Clamshell Exercise using a resistance band
To up the ante of a regular clamshell rotation, try including a resistance band. This can help to work the glutes and hamstrings much more, for a strong core and spine.
- Set the band around both legs, just above the knees.
- Lie on one side with knees in a 45-degree angle, legs and hips stacked.
- Contract your abdominal muscles to stabilize your core.
- Keep your toes in contact with one another because you raise your knee as high as you can, without moving the hips or pelvis. Don’t let your lower leg to move off of the ground.
- Pause at the top for a couple of seconds before returning the top knee to the beginning position. Do 20 repetitions on each side.
Clamshell with Dumbbell spinning
To do double duty and work both upper and lower body at exactly the exact same time, try adding dumbbells. This will raise the burn into your glutes, in addition, to help tone the obliques and shoulders. Talk about a full-body workout!
- Lie on your side at the conventional clamshell position, with elbows bent at a 45-degree angle. Hold a 3-, 5-, or 8-pound dumbbell in your upper hand, keeping your elbow in at your side.

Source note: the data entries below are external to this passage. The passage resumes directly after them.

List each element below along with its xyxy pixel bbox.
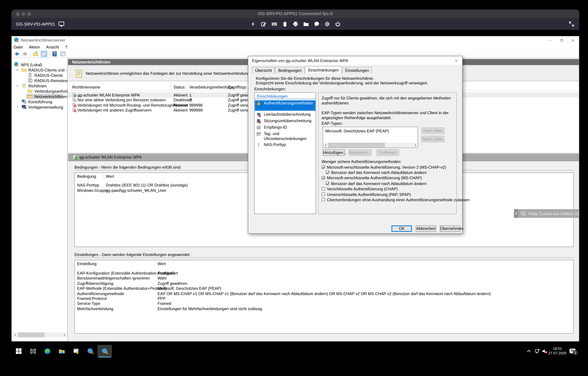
tab-uebersicht[interactable]: Übersicht [252, 67, 275, 73]
constraint-nas-porttyp[interactable]: NAS-Porttyp [255, 142, 315, 148]
mac-zoom-button[interactable] [27, 12, 31, 16]
menu-ansicht[interactable]: Ansicht [43, 44, 62, 50]
tree-item-radius-clients[interactable]: RADIUS-Clients [12, 73, 68, 78]
eap-horizontal-scrollbar[interactable] [323, 143, 418, 148]
checkbox-icon[interactable] [322, 198, 325, 201]
setting-row[interactable]: Framed-Protocol PPP [75, 296, 573, 301]
setting-row[interactable]: Benutzereinwähleigenschaften ignorieren … [75, 276, 573, 281]
menu-aktion[interactable]: Aktion [26, 44, 43, 50]
nps-running-button[interactable] [98, 345, 112, 357]
forward-arrow-icon[interactable] [22, 51, 28, 57]
mac-close-button[interactable] [16, 12, 20, 16]
ok-button[interactable]: OK [392, 226, 412, 232]
constraint-empfangs-id[interactable]: Empfangs-ID [255, 125, 315, 130]
checkbox-mschap-pw-change[interactable]: Benutzer darf das Kennwort nach Ablaufda… [326, 181, 427, 186]
back-arrow-icon[interactable] [14, 51, 20, 57]
column-bedingung[interactable]: Bedingung [77, 174, 96, 178]
printer-icon[interactable] [293, 21, 298, 27]
constraint-authentifizierungsmethoden[interactable]: Authentifizierungsmethoden [255, 100, 315, 111]
certificates-console-button[interactable] [69, 345, 83, 357]
apply-button[interactable]: Übernehmen [440, 226, 460, 232]
edge-button[interactable] [40, 345, 54, 357]
chevron-right-icon[interactable] [16, 105, 19, 109]
setting-row[interactable]: Mehrfachverbindung Einstellungen für Meh… [75, 306, 573, 312]
minimize-button[interactable] [545, 37, 556, 44]
constraint-sitzungszeit[interactable]: Sitzungszeitüberschreitung [255, 118, 315, 124]
power-icon[interactable] [335, 21, 340, 27]
column-verarbeitungsreihenfolge[interactable]: Verarbeitungsreihenfolge [189, 85, 233, 89]
show-action-pane-icon[interactable] [60, 51, 66, 57]
tree-item-verbindungsanforderungen[interactable]: Verbindungsanforderur [12, 88, 68, 94]
edit-button[interactable]: Bearbeiten... [349, 150, 371, 156]
network-icon[interactable] [534, 348, 540, 354]
dialog-titlebar[interactable]: Eigenschaften von gg-schueler WLAN Enter… [248, 56, 462, 65]
chevron-right-icon[interactable] [514, 209, 518, 218]
mac-minimize-button[interactable] [21, 12, 25, 16]
close-button[interactable] [568, 37, 578, 44]
close-icon[interactable] [451, 57, 461, 64]
checkbox-icon[interactable] [322, 176, 325, 180]
checkbox-icon[interactable] [322, 193, 325, 196]
folder-icon[interactable] [303, 21, 309, 27]
checkbox-mschap-v2-pw-change[interactable]: Benutzer darf das Kennwort nach Ablaufda… [326, 170, 427, 175]
eap-types-list[interactable]: Microsoft: Geschütztes EAP (PEAP) [323, 127, 418, 148]
start-button[interactable] [11, 345, 26, 357]
setting-row[interactable]: Zugriffsberechtigung Zugriff gewähren [75, 281, 573, 286]
task-view-button[interactable] [26, 345, 40, 357]
explorer-button[interactable] [54, 345, 69, 357]
export-icon[interactable] [32, 51, 39, 57]
checkbox-mschap-v2[interactable]: Microsoft-verschlüsselte Authentifizieru… [322, 164, 446, 170]
checkbox-icon[interactable] [326, 171, 329, 174]
nps-titlebar[interactable]: Netzwerkrichtlinienserver [12, 36, 579, 44]
nps-pinned-button[interactable] [83, 345, 98, 357]
column-einstellung[interactable]: Einstellung [77, 261, 96, 266]
tab-einstellungen[interactable]: Einstellungen [342, 67, 372, 73]
tree-item-radius-remoteserver[interactable]: RADIUS-Remoteserverg [12, 78, 68, 83]
tab-einschraenkungen[interactable]: Einschränkungen [305, 66, 342, 73]
menu-hilfe[interactable]: ? [62, 44, 70, 50]
cancel-button[interactable]: Abbrechen [416, 226, 436, 232]
add-button[interactable]: Hinzufügen... [323, 150, 345, 156]
setting-row[interactable]: Service-Type Framed [75, 301, 573, 306]
tree-item-richtlinien[interactable]: Richtlinien [12, 83, 68, 88]
tray-chevron-up-icon[interactable] [526, 348, 532, 354]
checkbox-icon[interactable] [326, 182, 329, 185]
clipboard-icon[interactable] [282, 21, 288, 27]
scrollbar-thumb[interactable] [18, 333, 45, 337]
chevron-down-icon[interactable] [16, 68, 19, 72]
tree-item-nps-lokal[interactable]: NPS (Lokal) [12, 62, 68, 67]
constraint-leerlaufzeit[interactable]: Leerlaufzeitüberschreitung [255, 112, 315, 117]
remove-button[interactable]: Entfernen [376, 150, 399, 156]
column-wert[interactable]: Wert [106, 174, 114, 178]
column-richtlinienname[interactable]: Richtlinienname [72, 85, 100, 89]
tree-item-radius-clients-server[interactable]: RADIUS-Clients und -Serve [12, 67, 68, 73]
tree-item-netzwerkrichtlinien[interactable]: Netzwerkrichtlinien [12, 94, 68, 99]
gear-icon[interactable] [324, 21, 330, 27]
lightning-icon[interactable] [250, 21, 256, 27]
scroll-left-icon[interactable] [323, 143, 328, 148]
column-zugriffstyp[interactable]: Zugriffstyp [228, 85, 246, 89]
checkbox-icon[interactable] [322, 165, 325, 169]
session-tab[interactable]: GG-SRV-PD-APP01 [16, 21, 64, 27]
constraint-tag-uhrzeit[interactable]: Tag- und Uhrzeiteinschränkungen [255, 131, 315, 141]
keyboard-icon[interactable] [271, 21, 277, 27]
checkbox-mschap[interactable]: Microsoft-verschlüsselte Authentifizieru… [322, 175, 422, 180]
chat-icon[interactable] [314, 21, 319, 27]
show-console-tree-icon[interactable] [41, 51, 47, 57]
setting-row[interactable]: Authentifizierungsmethode EAP OR MS-CHAP… [75, 291, 573, 296]
tree-item-vorlagenverwaltung[interactable]: Vorlagenverwaltung [12, 104, 68, 110]
tree-horizontal-scrollbar[interactable] [13, 333, 67, 337]
menu-datei[interactable]: Datei [12, 44, 26, 50]
checkbox-no-auth-negotiation[interactable]: Clientverbindungen ohne Aushandlung eine… [322, 197, 470, 202]
checkbox-pap-spap[interactable]: Unverschlüsselte Authentifizierung (PAP,… [322, 192, 411, 197]
column-status[interactable]: Status [173, 85, 185, 89]
setting-row[interactable]: EAP-Konfiguration (Extensible Authentica… [75, 271, 573, 276]
fullscreen-icon[interactable] [569, 21, 574, 27]
checkbox-chap[interactable]: Verschlüsselte Authentifizierung (CHAP) [322, 186, 398, 191]
scroll-left-icon[interactable] [13, 333, 18, 337]
chevron-down-icon[interactable] [16, 84, 19, 88]
scroll-right-icon[interactable] [62, 333, 67, 337]
eap-type-peap[interactable]: Microsoft: Geschütztes EAP (PEAP) [326, 129, 389, 133]
volume-muted-icon[interactable] [542, 348, 547, 354]
checkbox-icon[interactable] [322, 187, 325, 191]
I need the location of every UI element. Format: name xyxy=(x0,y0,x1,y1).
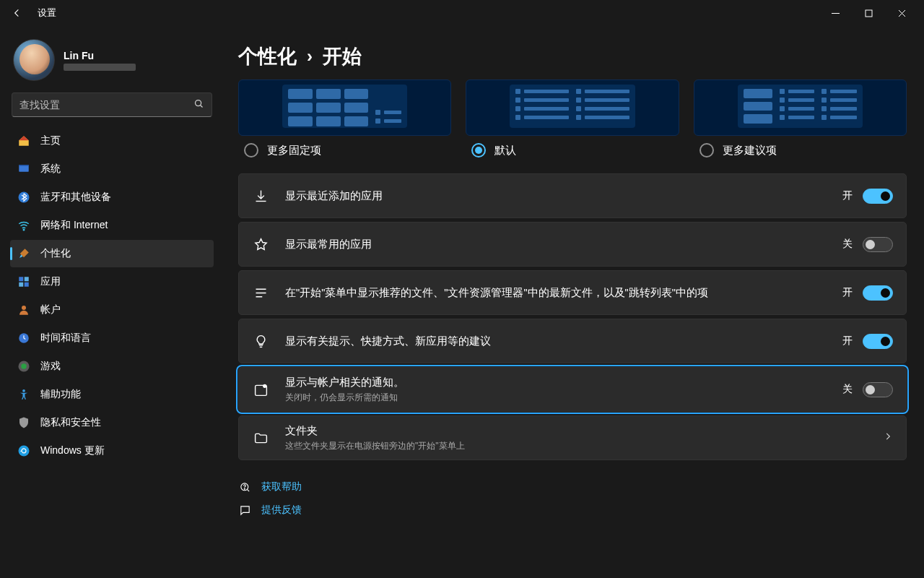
main-content: 个性化 › 开始 xyxy=(224,26,924,578)
apps-icon xyxy=(17,275,30,288)
toggle-state: 关 xyxy=(842,238,853,251)
setting-title: 文件夹 xyxy=(285,424,877,438)
window-controls xyxy=(819,1,918,25)
system-icon xyxy=(17,163,30,176)
svg-point-17 xyxy=(263,384,266,387)
search-input[interactable] xyxy=(19,99,193,111)
titlebar: 设置 xyxy=(0,0,924,26)
breadcrumb-current: 开始 xyxy=(323,43,362,69)
nav-label: 主页 xyxy=(40,134,61,147)
nav-label: 系统 xyxy=(40,163,61,176)
toggle-account-notif[interactable] xyxy=(863,382,893,397)
layout-default[interactable] xyxy=(466,79,679,136)
user-name: Lin Fu xyxy=(64,50,136,61)
nav-personalization[interactable]: 个性化 xyxy=(10,240,214,267)
toggle-state: 开 xyxy=(842,189,853,202)
profile[interactable]: Lin Fu xyxy=(10,33,214,91)
window-title: 设置 xyxy=(38,7,56,20)
download-icon xyxy=(252,187,269,204)
toggle-state: 关 xyxy=(842,383,853,396)
layout-more-pins[interactable] xyxy=(238,79,451,136)
update-icon xyxy=(17,444,30,457)
maximize-button[interactable] xyxy=(852,1,885,25)
nav-label: 蓝牙和其他设备 xyxy=(40,191,111,204)
svg-point-13 xyxy=(21,363,27,369)
setting-title: 显示有关提示、快捷方式、新应用等的建议 xyxy=(285,335,842,348)
lightbulb-icon xyxy=(252,332,269,350)
feedback-icon xyxy=(238,504,251,517)
radio-default[interactable]: 默认 xyxy=(466,143,679,158)
avatar xyxy=(13,39,55,81)
link-label: 获取帮助 xyxy=(261,480,302,493)
setting-recommended: 在"开始"菜单中显示推荐的文件、"文件资源管理器"中的最新文件，以及"跳转列表"… xyxy=(238,270,907,315)
close-button[interactable] xyxy=(885,1,918,25)
user-email xyxy=(64,64,136,71)
setting-subtitle: 关闭时，仍会显示所需的通知 xyxy=(285,392,842,404)
radio-icon xyxy=(244,143,258,158)
svg-rect-8 xyxy=(19,282,23,287)
breadcrumb-parent[interactable]: 个性化 xyxy=(238,43,297,69)
chevron-right-icon: › xyxy=(307,46,313,66)
setting-subtitle: 这些文件夹显示在电源按钮旁边的"开始"菜单上 xyxy=(285,440,877,452)
nav-privacy[interactable]: 隐私和安全性 xyxy=(10,409,214,436)
nav-apps[interactable]: 应用 xyxy=(10,268,214,296)
svg-point-5 xyxy=(23,229,25,230)
svg-point-15 xyxy=(19,446,30,457)
brush-icon xyxy=(17,247,30,260)
nav-time[interactable]: 时间和语言 xyxy=(10,324,214,352)
search-icon xyxy=(193,98,204,112)
radio-label: 默认 xyxy=(494,144,516,158)
star-icon xyxy=(252,236,269,253)
toggle-recently-added[interactable] xyxy=(863,189,893,204)
layout-more-recs[interactable] xyxy=(694,79,907,136)
setting-title: 显示最近添加的应用 xyxy=(285,189,842,203)
svg-rect-6 xyxy=(19,277,23,281)
breadcrumb: 个性化 › 开始 xyxy=(238,43,907,69)
feedback-link[interactable]: 提供反馈 xyxy=(238,504,907,517)
nav-network[interactable]: 网络和 Internet xyxy=(10,212,214,239)
toggle-most-used[interactable] xyxy=(863,237,893,252)
setting-folders[interactable]: 文件夹 这些文件夹显示在电源按钮旁边的"开始"菜单上 xyxy=(238,415,907,460)
radio-more-recs[interactable]: 更多建议项 xyxy=(694,143,907,158)
nav-label: 应用 xyxy=(40,275,61,288)
footer-links: 获取帮助 提供反馈 xyxy=(238,480,907,531)
nav-update[interactable]: Windows 更新 xyxy=(10,437,214,465)
nav-gaming[interactable]: 游戏 xyxy=(10,353,214,380)
svg-rect-3 xyxy=(19,165,29,166)
nav-home[interactable]: 主页 xyxy=(10,127,214,155)
gaming-icon xyxy=(17,360,30,373)
minimize-button[interactable] xyxy=(819,1,852,25)
setting-title: 显示最常用的应用 xyxy=(285,238,842,251)
nav-label: 时间和语言 xyxy=(40,332,91,345)
radio-icon xyxy=(471,143,486,158)
shield-icon xyxy=(17,416,30,429)
svg-point-10 xyxy=(22,306,26,310)
nav-bluetooth[interactable]: 蓝牙和其他设备 xyxy=(10,184,214,211)
layout-previews xyxy=(238,79,907,136)
person-icon xyxy=(17,303,30,316)
radio-label: 更多固定项 xyxy=(267,144,321,158)
nav: 主页 系统 蓝牙和其他设备 网络和 Internet 个性化 应用 xyxy=(10,127,214,465)
setting-recently-added: 显示最近添加的应用 开 xyxy=(238,173,907,218)
nav-accounts[interactable]: 帐户 xyxy=(10,296,214,324)
radio-label: 更多建议项 xyxy=(723,144,777,158)
list-icon xyxy=(252,284,269,301)
setting-account-notif: 显示与帐户相关的通知。 关闭时，仍会显示所需的通知 关 xyxy=(238,367,907,412)
search-box[interactable] xyxy=(12,92,212,117)
wifi-icon xyxy=(17,219,30,232)
help-link[interactable]: 获取帮助 xyxy=(238,480,907,493)
help-icon xyxy=(238,480,251,493)
back-button[interactable] xyxy=(6,1,29,25)
radio-icon xyxy=(699,143,714,158)
nav-accessibility[interactable]: 辅助功能 xyxy=(10,381,214,408)
toggle-tips[interactable] xyxy=(863,334,893,349)
svg-rect-7 xyxy=(25,277,29,281)
svg-rect-9 xyxy=(25,282,29,287)
svg-rect-0 xyxy=(866,10,872,17)
radio-more-pins[interactable]: 更多固定项 xyxy=(238,143,451,158)
nav-system[interactable]: 系统 xyxy=(10,155,214,183)
nav-label: 隐私和安全性 xyxy=(40,416,101,429)
svg-point-14 xyxy=(22,389,25,392)
nav-label: 辅助功能 xyxy=(40,388,81,401)
toggle-recommended[interactable] xyxy=(863,285,893,301)
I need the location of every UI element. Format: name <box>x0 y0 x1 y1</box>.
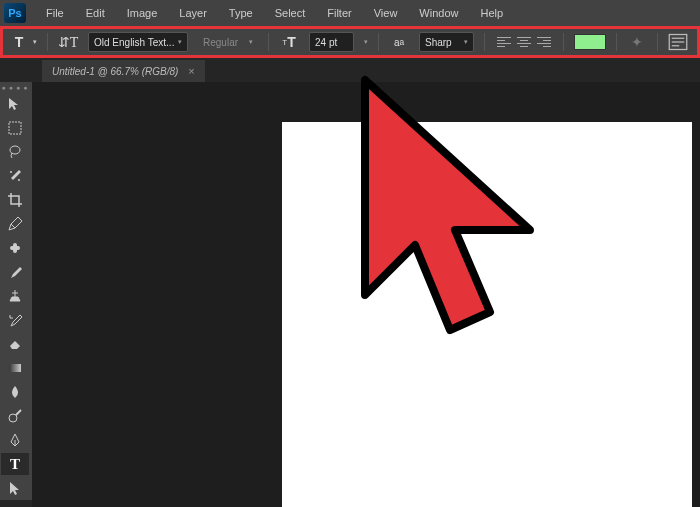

- Lift both your upper arm and upper leg to the ceiling at approximately 90 degrees, keeping hips stacked and center participated. This is a twist on the normal clamshell, where you lift your complete top leg, as opposed to just your knee.
- Keep your elbow bent into your side and your leg on the ground.
- Hold at the top for a couple of seconds before returning to the beginning position. Repeat 10 times, then switch sides.
Clamshell with stability ball crunch
This really is a different variation on the clamshell, but it is going to work your abs and fire up the center.
- Lie on your back, with a stability ball placed between your lower legs.
- Together with your palms placed behind your head, simultaneously lift your legs off the floor while also lifting your shoulders off the ground. This may work your abs, hip flexors, and rectal muscles.
- Hold for a couple of seconds before returning to the start position. Repeat 10 times.
Clamshell Exercise Tips
- Maintain your heart participated! This will trigger your stomach muscles and protect your spine.
- Try to isolate the glutes. You should only be rotating out of the hips, not the lower back.
- Be sure that your neck is in a neutral position so that you don’t strain it.